Antrag des Bündnis 90/Die Grünen Gerolsbach - Erstellung eines Flächenkatasters


Daten angezeigt aus Sitzung:  9. Sitzung des Gemeinderates, 13.10.2020

Beratungsreihenfolge
Gremium Sitzung Sitzungsdatum ö / nö Beratungstyp TOP-Nr.
Gemeinderat (Gemeinde Gerolsbach) 9. Sitzung des Gemeinderates 13.10.2020 ö beschließend 13.1

Sachverhalt

Trotz zahlreicher Bemühungen ist der Abwärtstrend beim Artenschutz in Deutschland ungebrochen. Durch intensive Nutzung und Düngung verschwinden artenreiche Wiesen und mit ihnen Lebensraum und Nahrungsgrundlage zahlreicher Insekten.
Seit 1990 ist die Zahl der Grünland-Schmetterlinge um 35 % zurückgegangen.

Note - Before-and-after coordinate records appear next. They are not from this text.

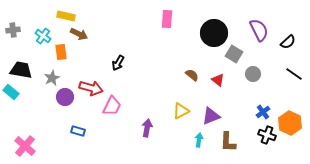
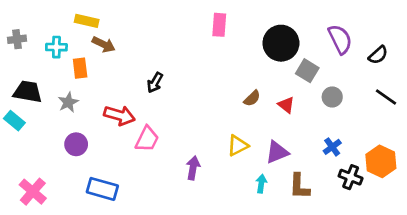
cyan cross: (43, 36) -> (56, 47), turned -35
brown semicircle: (192, 75) -> (252, 98), turned 96
purple circle: (65, 97) -> (76, 144), moved
blue cross: (263, 112) -> (332, 147), moved
blue rectangle: (78, 131) -> (102, 189), moved, size x1.6

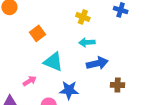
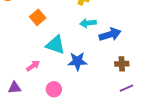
blue arrow: (97, 63) -> (110, 34), moved
blue star: (69, 90) -> (77, 61), moved

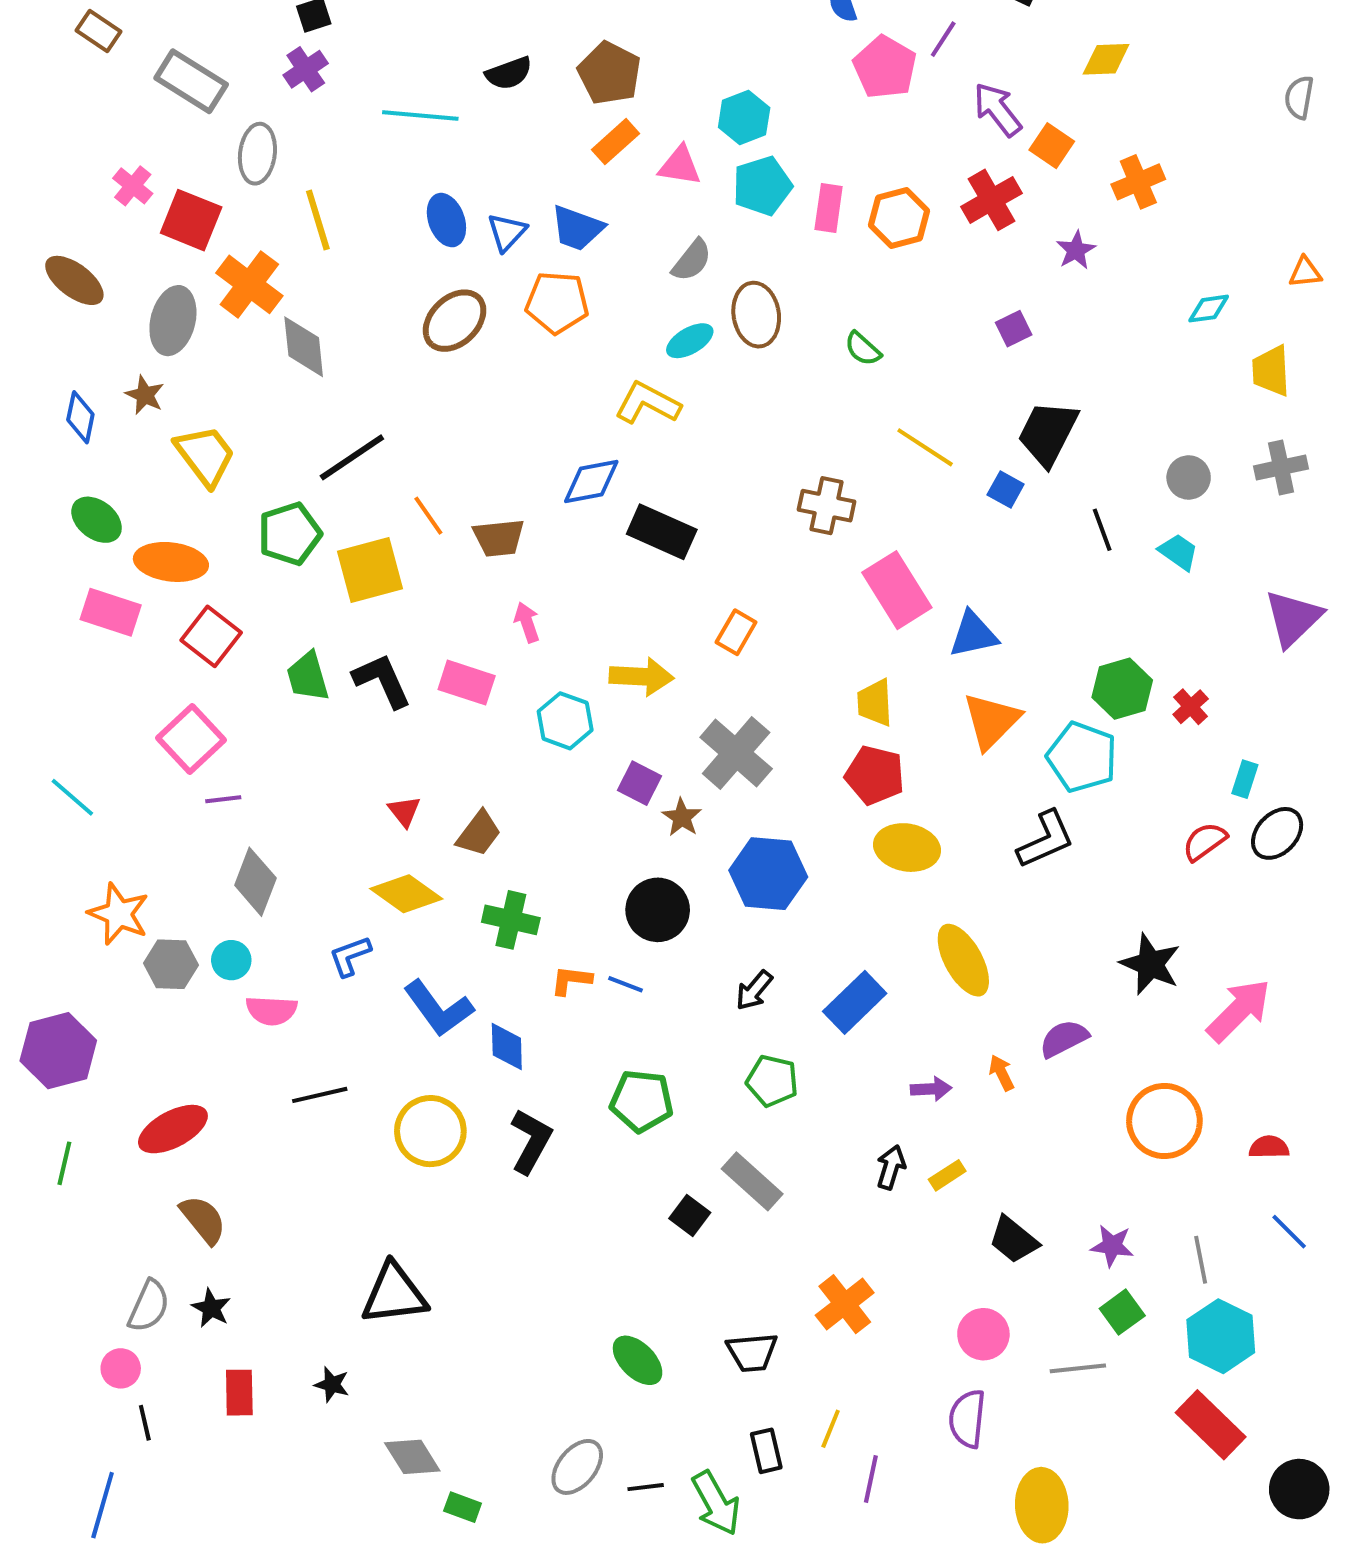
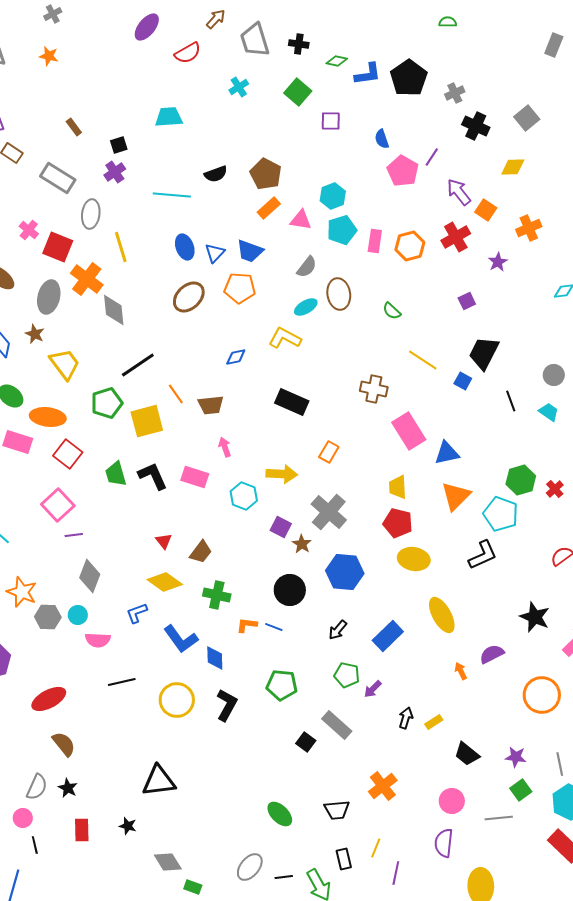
blue diamond: (591, 481) -> (236, 357), moved, size x0.7
purple arrow: (931, 1089) -> (373, 689), moved, turned 138

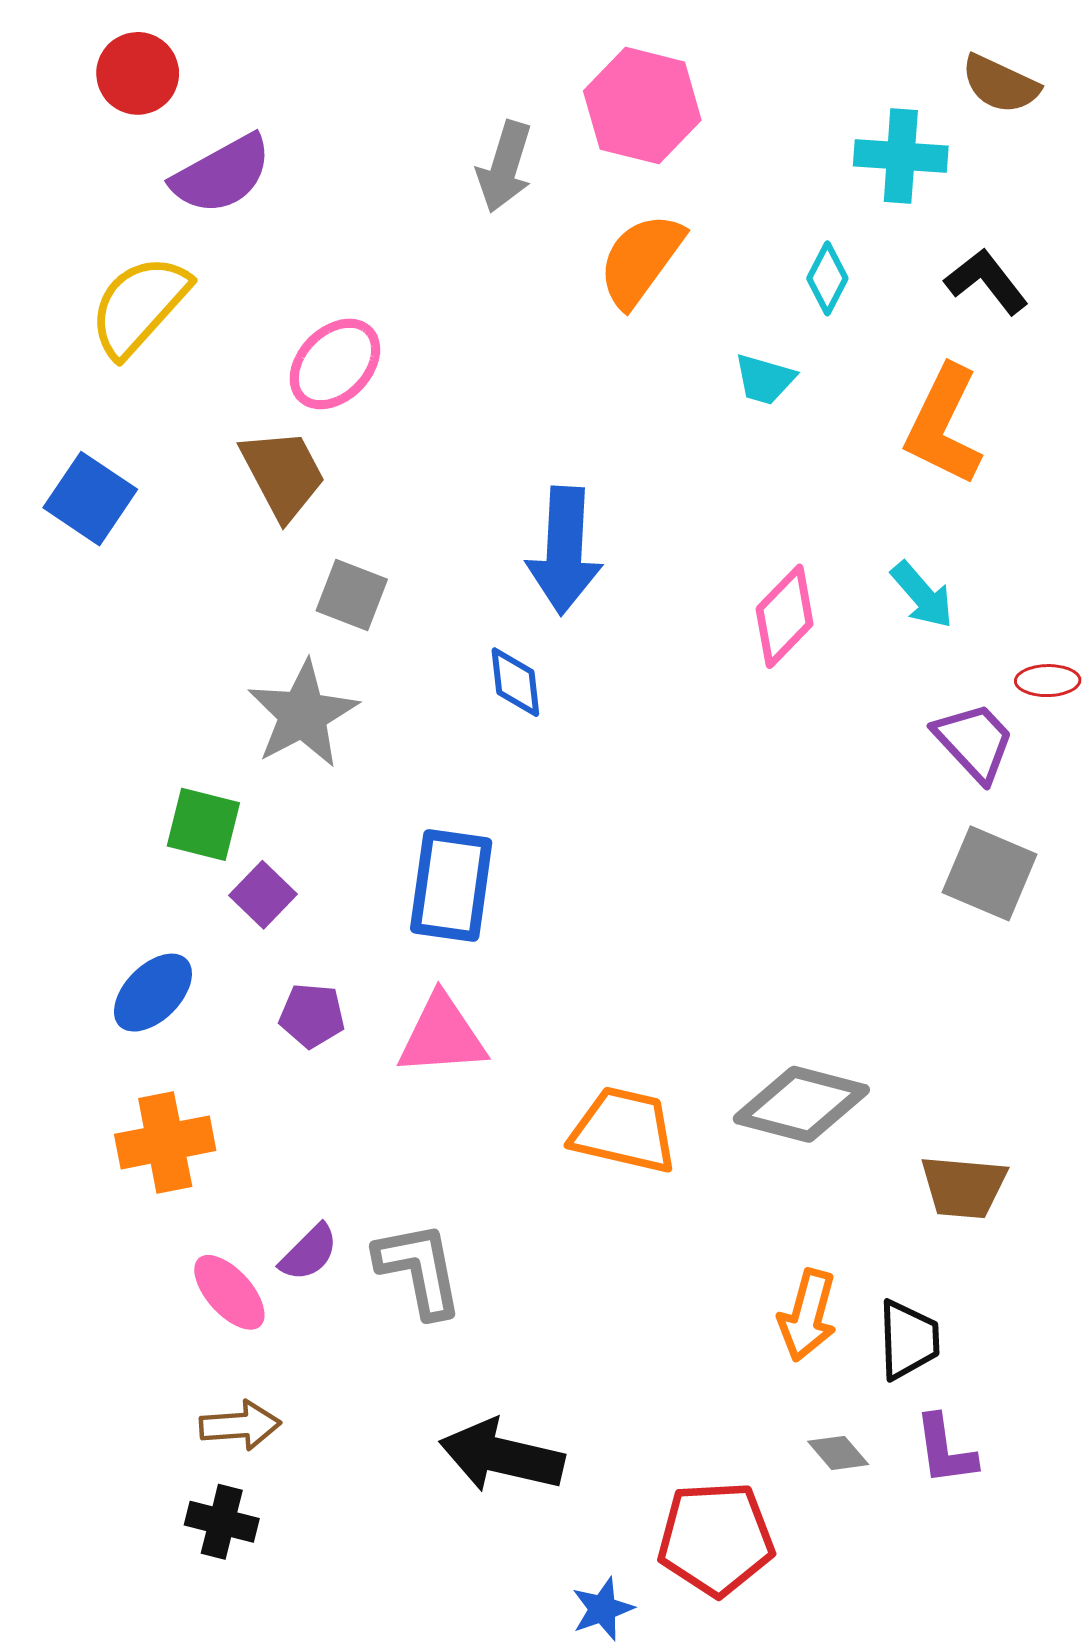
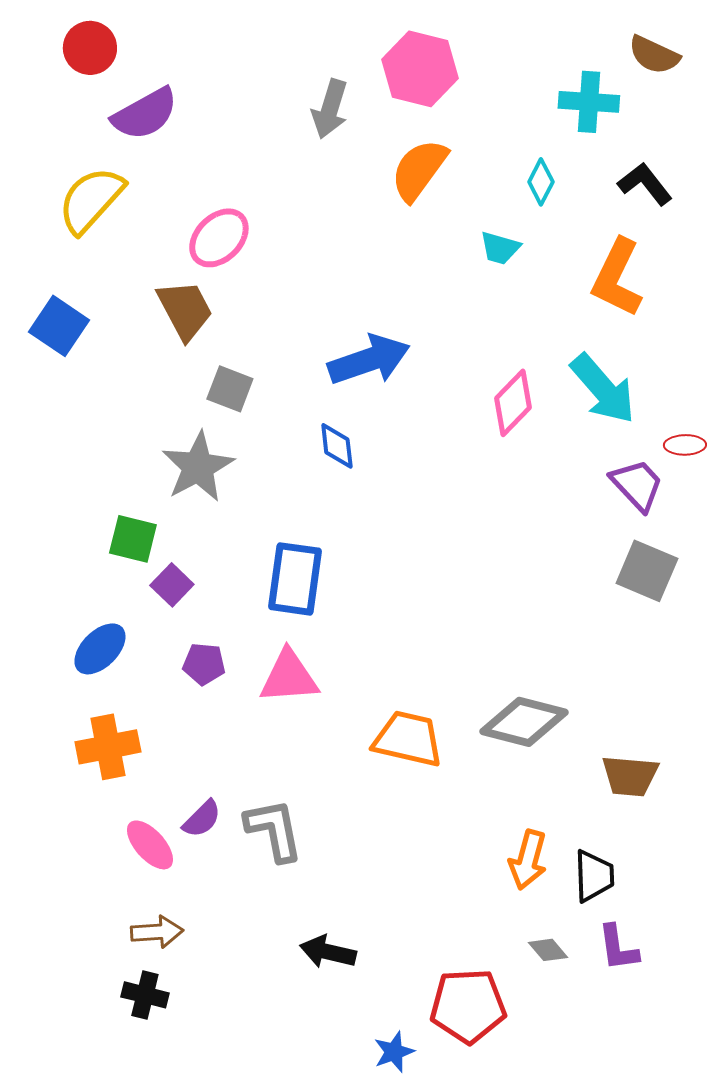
blue arrow: (564, 551) -> (369, 360), turned -112
cyan arrow: (922, 595) -> (603, 389), size x1.6
black arrow: (502, 1456) -> (328, 952), size x0.7

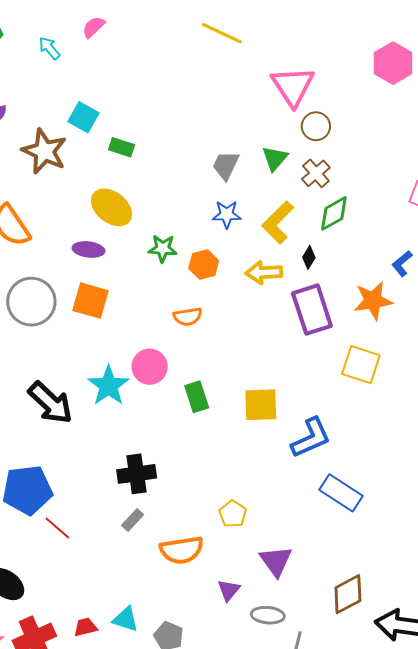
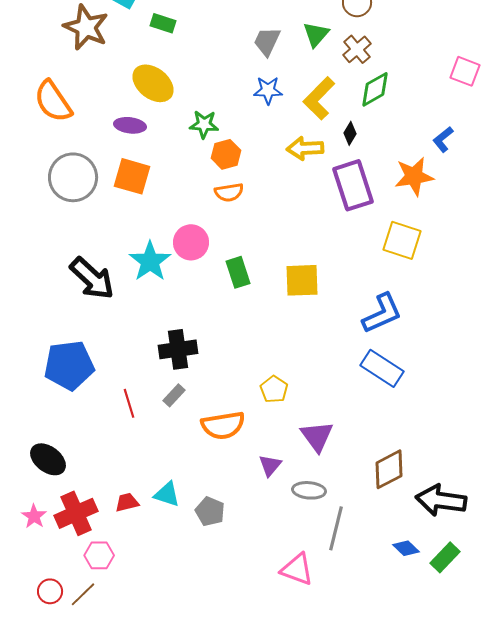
orange hexagon: (204, 265) -> (226, 154), moved
blue L-shape: (311, 438) -> (382, 313), moved
red line: (57, 528) -> (129, 403), moved, turned 32

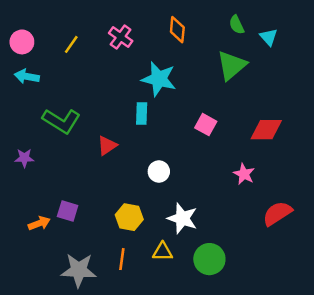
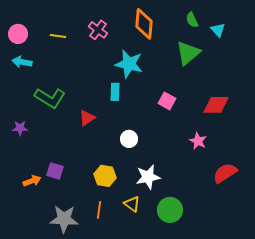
orange diamond: (177, 30) -> (144, 24), size x1.4
yellow line: (71, 44) -> (58, 36), turned 63
white star: (182, 218) -> (148, 177), turned -30
yellow triangle: (163, 252) -> (132, 204), turned 36

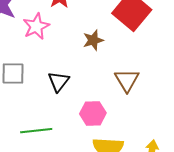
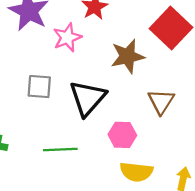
brown star: (93, 40) -> (128, 56), size x1.5
black triangle: (59, 81) -> (88, 98), size x1.6

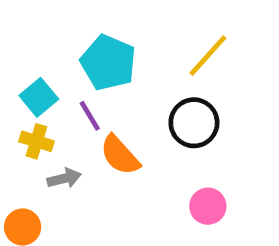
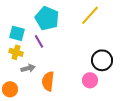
cyan square: (39, 97) -> (17, 33), turned -35
black circle: (194, 123) -> (102, 60), moved
orange semicircle: (120, 155) -> (48, 81), moved, turned 48

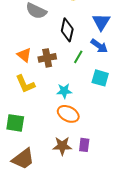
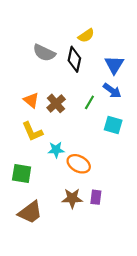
black diamond: (67, 30) -> (74, 59), moved
brown cross: (47, 58) -> (56, 103), turned -30
cyan star: (64, 91) -> (56, 150), moved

Nur 37 % der
Wildbienenarten sind in ihrem Bestand ungefährdet. Viele spezialisierte Arten bleiben in unserer intensiv genutzten Landschaft mit fehlenden Landschaftsstrukturen und extensiv genutzten Flächen auf der Strecke. Es droht der Verlust wichtiger Ökosystemleistungen, die bisher selbstverständlich in Anspruch genommen werden. Der Rückgang biologischer Vielfalt in Agrarlandschaften ist aus ökologischen wie ökonomischen Gründen kritisch zu bewerten (z.B. UBA 2015). Das Ergebnis des durch die ÖDP initiierten Volksbegehrens „Rettet die Bienen“ zeigte in aller Deutlichkeit, dass sich weite Teile der Bürger der Problematik des Artenrückgangs bewusst sind und Maßnahmen, die die Situation verbessern, fordern. Es zeigte sich aber auch, dass Artenschutz als gesamtgesellschaftliche Aufgabe angegangen werden muss, in der jeder im Rahmen seiner Möglichkeiten tätig zu werden hat. Natürlich kommt der Landwirtschaft als flächenmäßig größtem Nutzer (47,7 % der Fläche, Stand 2013) eine hohe Verantwortung zu, wobei es sich allerdings um Flächen handelt, die an erster Stelle einen Ertrag erzielen sollen.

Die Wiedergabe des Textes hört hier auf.